Dos and don’ts of franchises

Johannesburg- With many South Africans looking at opportunities to generate extra income, franchising remains a viable option.

Sunday World spoke to Hugh Melamdowitz, a partner at Spoor & Fisher South Africa, to provide entrepreneurs planning to invest into a piece of franchise information on such matters as what the agreement should include and how the Consumer Protection Act comes into play.

The Franchising Association of South Africa (Fasa) loosely defines franchising as the granting of a right to operate a business or license under certain specific conditions.


At the moment, says Fasa, franchise businesses are found across 21 different business sectors in South Africa, including the following:

• Agricultural, mining, manufacturing and industrial services
• Building office and home services
• Fast food and restaurants
• Health, beauty and body culture
• The retail and direct marketing services sector

The franchisee has the benefit of entering a business system with an established track record. They are in a position to trade under a well-known and reputable brand using a business model that has been proven to work.

In turn, the franchisee is required to apply time, effort, and their own business acumen to develop the business – leveraging the brand and business systems.

In this instance, the most obvious entrepreneur is the franchisee, who has the opportunity to create a profitable business and, in turn, generate employment for others. The franchisor, by nature of the fact that they’re licensing other businesses, also creates jobs.

The franchisor requires infrastructure and significant human capital to ensure that the franchise operation is successful, there is proper oversight and franchisees can access assistance (such as marketing and training) where required.


South African legislation

The Consumer Protection Act 68 of 2008 (the CPA) attempts to balance the franchisor/franchisee relationship. It requires franchisors to provide prospective franchisees with a disclosure document that sets out specific information – including:

• The financial requirements a prospective franchisee would have to meet to establish the operation.
• The expected running costs.

In addition, the CPA provides that the franchise agreement must contain specific information and that the franchisee, after signing the agreement, is entitled to a “cooling off period” in which they can terminate the agreement.

Copyright

Copyright would normally subsist in the operations manual, computer programs forming part of the system, and fixation of the know-how, whether incorporated in the operations manual or in any other documentation or computer program.

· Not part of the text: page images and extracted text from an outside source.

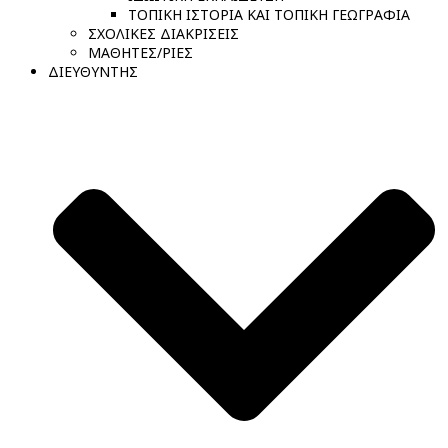
ΤΟΠΙΚΗ ΙΣΤΟΡΙΑ ΚΑΙ ΤΟΠΙΚΗ ΓΕΩΓΡΑΦΙΑ
ΣΧΟΛΙΚΕΣ ΔΙΑΚΡΙΣΕΙΣ
ΜΑΘΗΤΕΣ/ΡΙΕΣ
ΔΙΕΥΘΥΝΤΗΣ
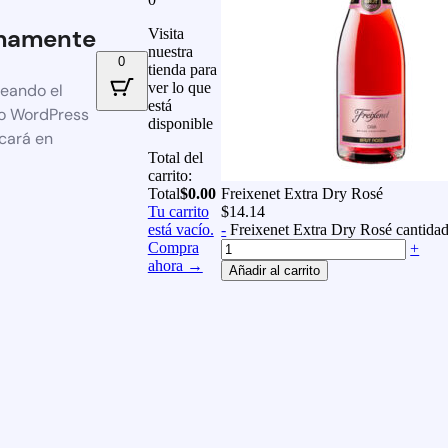
mamente
Visita
nuestra
0
tienda para
ver lo que
reando el
está
io WordPress
disponible
icará en
Total del
carrito:
Total
$
0.00
Freixenet Extra Dry Rosé
Tu carrito
$
14.14
está vacío.
-
Freixenet Extra Dry Rosé cantida
Compra
+
ahora →
Añadir al carrito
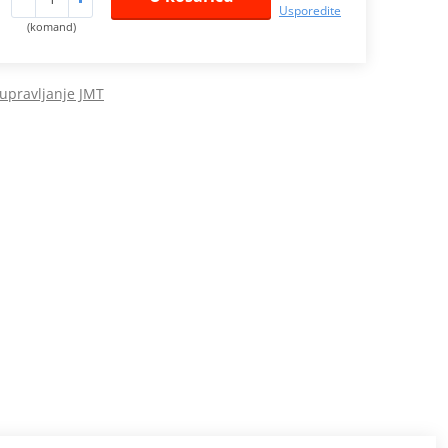
Usporedite
(komand)
 upravljanje JMT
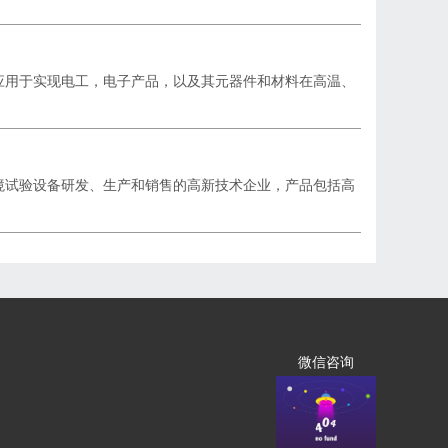
应用于实现电工，电子产品，以及其元器件和材料在高温、
境试验设备研发、生产和销售的高新技术企业，产品包括高
微信咨询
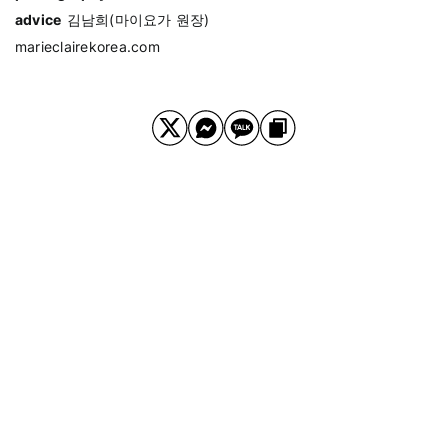
advice
김남희(마이요가 원장)
marieclairekorea.com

The franchise agreement should make clear to the franchisee that copyright in the operations manual vests with the franchisor, and that any copying of it (other than specifically as permitted for business usage) would be an infringement of copyright.

Know-how

Know-how, which includes a business’s trade secrets, is very difficult to protect. This is because it often exists only in the head of the individual employee. What the individual employee should not be entitled to do is to remove any documentation containing know-how, confidential information, or trade secrets, including
customer and supplier lists.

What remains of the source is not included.